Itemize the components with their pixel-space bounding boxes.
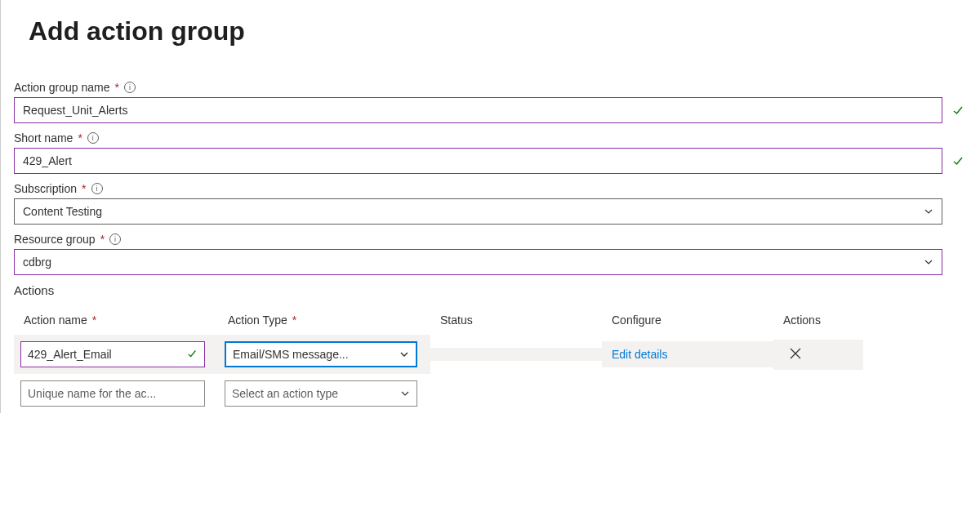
- info-icon[interactable]: i: [124, 82, 136, 93]
- status-cell: [430, 387, 602, 400]
- configure-cell: [602, 387, 773, 400]
- label-text: Action group name: [14, 81, 110, 94]
- select-value: cdbrg: [23, 256, 51, 269]
- actions-heading: Actions: [14, 283, 967, 297]
- placeholder-text: Unique name for the ac...: [28, 387, 156, 400]
- col-header-name: Action name *: [14, 305, 218, 335]
- select-value: Email/SMS message...: [233, 348, 349, 361]
- chevron-down-icon: [399, 349, 409, 359]
- table-row: Unique name for the ac... Select an acti…: [14, 374, 967, 413]
- info-icon[interactable]: i: [109, 233, 121, 245]
- valid-check-icon: [949, 154, 967, 167]
- page-title: Add action group: [29, 16, 967, 47]
- actions-table-header: Action name * Action Type * Status Confi…: [14, 305, 967, 335]
- col-header-actions: Actions: [773, 305, 863, 335]
- edit-details-link[interactable]: Edit details: [608, 348, 667, 361]
- required-star: *: [100, 233, 105, 246]
- info-icon[interactable]: i: [87, 132, 99, 144]
- col-header-status: Status: [430, 305, 602, 335]
- input-value: 429_Alert_Email: [28, 348, 112, 361]
- action-group-name-input[interactable]: [14, 97, 942, 123]
- chevron-down-icon: [400, 389, 410, 398]
- required-star: *: [115, 81, 119, 94]
- action-type-select-empty[interactable]: Select an action type: [225, 380, 417, 407]
- subscription-select[interactable]: Content Testing: [14, 198, 942, 225]
- required-star: *: [292, 314, 296, 327]
- field-subscription: Subscription * i Content Testing: [14, 182, 967, 225]
- label-subscription: Subscription * i: [14, 182, 967, 195]
- status-cell: [430, 348, 602, 361]
- table-row: 429_Alert_Email Email/SMS message... Edi…: [14, 335, 967, 374]
- label-text: Action name: [24, 314, 87, 327]
- resource-group-select[interactable]: cdbrg: [14, 249, 942, 275]
- valid-check-icon: [186, 348, 198, 362]
- short-name-input[interactable]: [14, 148, 942, 174]
- placeholder-text: Select an action type: [232, 387, 338, 400]
- col-header-type: Action Type *: [218, 305, 430, 335]
- label-short-name: Short name * i: [14, 131, 967, 145]
- label-text: Action Type: [228, 314, 287, 327]
- actions-cell: [773, 387, 863, 400]
- label-text: Subscription: [14, 182, 77, 195]
- required-star: *: [82, 182, 86, 195]
- label-resource-group: Resource group * i: [14, 233, 967, 246]
- action-type-select[interactable]: Email/SMS message...: [225, 341, 417, 367]
- select-value: Content Testing: [23, 205, 102, 218]
- info-icon[interactable]: i: [91, 183, 103, 194]
- label-text: Short name: [14, 131, 73, 145]
- required-star: *: [92, 314, 96, 327]
- action-name-input-empty[interactable]: Unique name for the ac...: [20, 380, 205, 407]
- col-header-configure: Configure: [602, 305, 773, 335]
- required-star: *: [78, 131, 82, 145]
- chevron-down-icon: [924, 207, 933, 216]
- valid-check-icon: [949, 104, 967, 117]
- chevron-down-icon: [924, 257, 933, 267]
- field-action-group-name: Action group name * i: [14, 81, 967, 123]
- field-resource-group: Resource group * i cdbrg: [14, 233, 967, 275]
- field-short-name: Short name * i: [14, 131, 967, 174]
- action-name-input[interactable]: 429_Alert_Email: [20, 341, 205, 367]
- label-text: Resource group: [14, 233, 96, 246]
- delete-action-button[interactable]: [788, 346, 803, 363]
- label-action-group-name: Action group name * i: [14, 81, 967, 94]
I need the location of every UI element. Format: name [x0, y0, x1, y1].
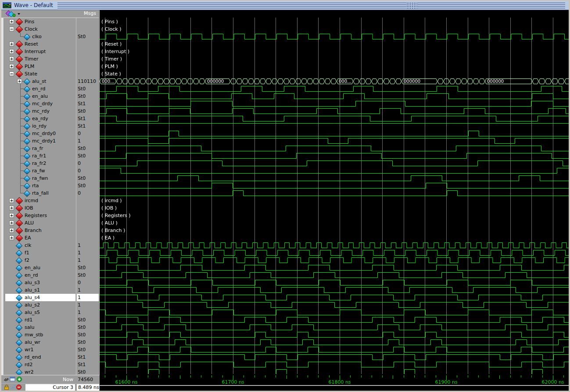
expand-icon[interactable]: + [9, 213, 14, 218]
tree-signal-row[interactable]: rtaSt0 [1, 182, 100, 189]
titlebar-grip-dots[interactable] [406, 2, 418, 9]
expand-icon[interactable]: + [9, 235, 14, 240]
tree-signal-row[interactable]: mc_drdy00 [1, 130, 100, 137]
tree-signal-row[interactable]: io_rdySt1 [1, 122, 100, 130]
tree-signal-row[interactable]: f11 [1, 249, 100, 257]
tree-group-row[interactable]: +Timer [1, 55, 100, 63]
tree-group-row[interactable]: −State [1, 70, 100, 78]
waveform-canvas[interactable] [100, 10, 569, 391]
select-mode-icon[interactable] [3, 376, 9, 382]
panel-wave-splitter-highlight [99, 10, 100, 391]
tree-group-row[interactable]: +Registers [1, 212, 100, 219]
tree-signal-row[interactable]: alu_s41 [1, 294, 100, 301]
tree-signal-row[interactable]: wr1St0 [1, 346, 100, 353]
tree-signal-row[interactable]: ea_rdySt1 [1, 115, 100, 122]
cursor-name-cell[interactable]: Cursor 3 [25, 384, 75, 391]
cursor-value-cell[interactable]: 8.489 ns [77, 384, 99, 391]
tree-signal-row[interactable]: rd_endSt1 [1, 353, 100, 361]
expand-icon[interactable]: + [9, 19, 14, 24]
signal-value: 1 [78, 138, 81, 144]
tree-group-row[interactable]: +EA [1, 234, 100, 242]
tree-signal-row[interactable]: alu_s30 [1, 279, 100, 286]
tree-signal-row[interactable]: ra_frSt0 [1, 145, 100, 152]
collapse-icon[interactable]: − [9, 71, 14, 76]
tree-signal-row[interactable]: mc_rdySt0 [1, 107, 100, 115]
tree-signal-row[interactable]: alu_s51 [1, 309, 100, 316]
titlebar-drag-stripes[interactable] [57, 3, 565, 8]
tree-signal-row[interactable]: rd1St0 [1, 316, 100, 324]
signal-name: clko [32, 34, 42, 39]
tree-signal-row[interactable]: alu_wrSt0 [1, 339, 100, 346]
tree-group-row[interactable]: +PLM [1, 63, 100, 70]
cursor-add-icon[interactable] [16, 376, 22, 382]
tree-signal-row[interactable]: ra_fr20 [1, 160, 100, 167]
expand-icon[interactable]: + [9, 42, 14, 46]
tree-signal-row[interactable]: en_rdSt0 [1, 271, 100, 279]
tree-signal-row[interactable]: +alu_st110110 [1, 78, 100, 85]
tree-signal-row[interactable]: en_aluSt0 [1, 264, 100, 271]
cursor-lock-icon[interactable] [4, 384, 10, 390]
signal-name: mc_drdy [32, 101, 53, 107]
tree-signal-row[interactable]: rta_fall0 [1, 189, 100, 197]
tree-signal-row[interactable]: clk1 [1, 242, 100, 249]
titlebar[interactable]: Wave - Default [1, 1, 569, 10]
signal-value: St0 [78, 175, 86, 181]
tree-group-row[interactable]: +ircmd [1, 197, 100, 204]
tree-group-row[interactable]: +Branch [1, 227, 100, 234]
tree-signal-row[interactable]: en_aluSt0 [1, 93, 100, 100]
signal-name: ea_rdy [32, 116, 48, 121]
tree-group-row[interactable]: +ALU [1, 219, 100, 227]
tree-group-row[interactable]: +IOB [1, 204, 100, 212]
group-diamond-icon [16, 227, 23, 235]
tree-signal-row[interactable]: f21 [1, 257, 100, 264]
tree-signal-row[interactable]: ra_fwnSt0 [1, 175, 100, 182]
collapse-icon[interactable]: − [9, 27, 14, 32]
expand-icon[interactable]: + [9, 198, 14, 203]
tree-signal-row[interactable]: mc_drdySt1 [1, 100, 100, 107]
signal-value: 0 [78, 131, 81, 136]
signal-name: ra_fr2 [32, 160, 46, 166]
tree-signal-row[interactable]: clkoSt0 [1, 33, 100, 40]
cursor-delete-icon[interactable] [16, 384, 22, 390]
tree-group-row[interactable]: +Interrupt [1, 48, 100, 55]
expand-icon[interactable]: + [9, 228, 14, 233]
tree-signal-row[interactable]: rd2St1 [1, 361, 100, 368]
group-diamond-icon [16, 18, 23, 26]
group-diamond-icon [16, 235, 23, 242]
tree-group-row[interactable]: +Pins [1, 18, 100, 25]
tree-signal-row[interactable]: saluSt0 [1, 324, 100, 331]
tree-group-row[interactable]: −Clock [1, 25, 100, 33]
expand-icon[interactable]: + [9, 221, 14, 225]
signal-name: wr2 [25, 369, 34, 375]
group-diamond-icon [16, 71, 23, 78]
tree-signal-row[interactable]: alu_s11 [1, 286, 100, 294]
expand-icon[interactable]: + [9, 206, 14, 210]
group-diamond-icon [16, 212, 23, 220]
expand-icon[interactable]: + [9, 57, 14, 61]
tree-signal-row[interactable]: ra_fw0 [1, 167, 100, 175]
signal-diamond-icon [24, 78, 31, 86]
signal-tree[interactable]: +Pins−ClockclkoSt0+Reset+Interrupt+Timer… [1, 18, 100, 375]
signal-name: io_rdy [32, 123, 47, 129]
expand-icon[interactable]: + [17, 79, 22, 84]
tree-signal-row[interactable]: wr2St0 [1, 368, 100, 375]
signal-tool-icon[interactable] [5, 10, 22, 17]
signal-diamond-icon [16, 272, 23, 279]
window-frame-top [0, 0, 570, 1]
tree-signal-row[interactable]: ra_fr1St0 [1, 152, 100, 160]
signal-value: St0 [78, 272, 86, 278]
tree-signal-row[interactable]: mc_drdy11 [1, 137, 100, 145]
expand-icon[interactable]: + [9, 64, 14, 69]
expand-icon[interactable]: + [9, 49, 14, 54]
tree-group-row[interactable]: +Reset [1, 40, 100, 48]
signal-name: alu_s4 [25, 295, 40, 300]
signal-name: Timer [25, 56, 38, 62]
tree-signal-row[interactable]: en_rdSt0 [1, 85, 100, 93]
tree-signal-row[interactable]: mw_stbSt0 [1, 331, 100, 339]
signal-panel: Msgs +Pins−ClockclkoSt0+Reset+Interrupt+… [1, 10, 100, 391]
window-pane-icon[interactable] [10, 376, 16, 382]
tree-signal-row[interactable]: alu_s21 [1, 301, 100, 309]
cursor-edit-icon[interactable] [10, 384, 16, 390]
signal-name: Registers [25, 213, 47, 218]
signal-value: St0 [78, 369, 86, 375]
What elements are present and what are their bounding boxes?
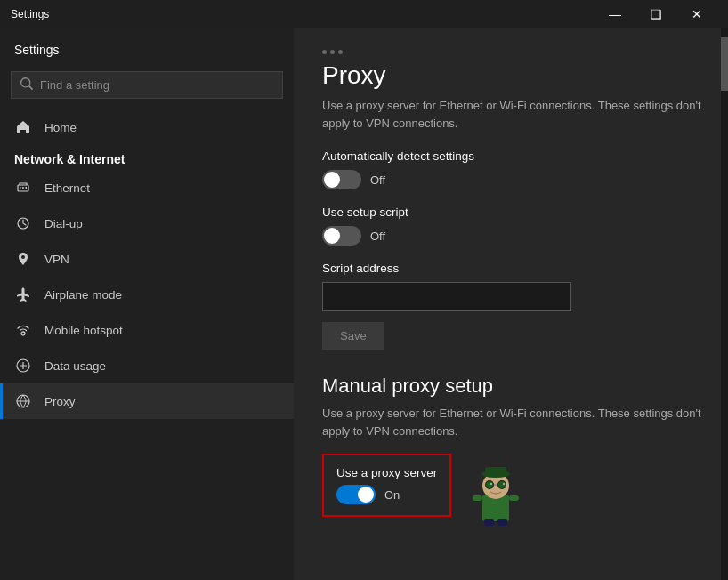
::::::
### To do
Only lines with the word "field" are needed. Copy them from the preceding records.

### Solution to this problem
- field-subscription: Subscription * i Content Testing: [14, 182, 967, 225]
- field-action-group-name: Action group name * i: [14, 81, 967, 123]
- field-resource-group: Resource group * i cdbrg: [14, 233, 967, 275]
- field-short-name: Short name * i: [14, 131, 967, 174]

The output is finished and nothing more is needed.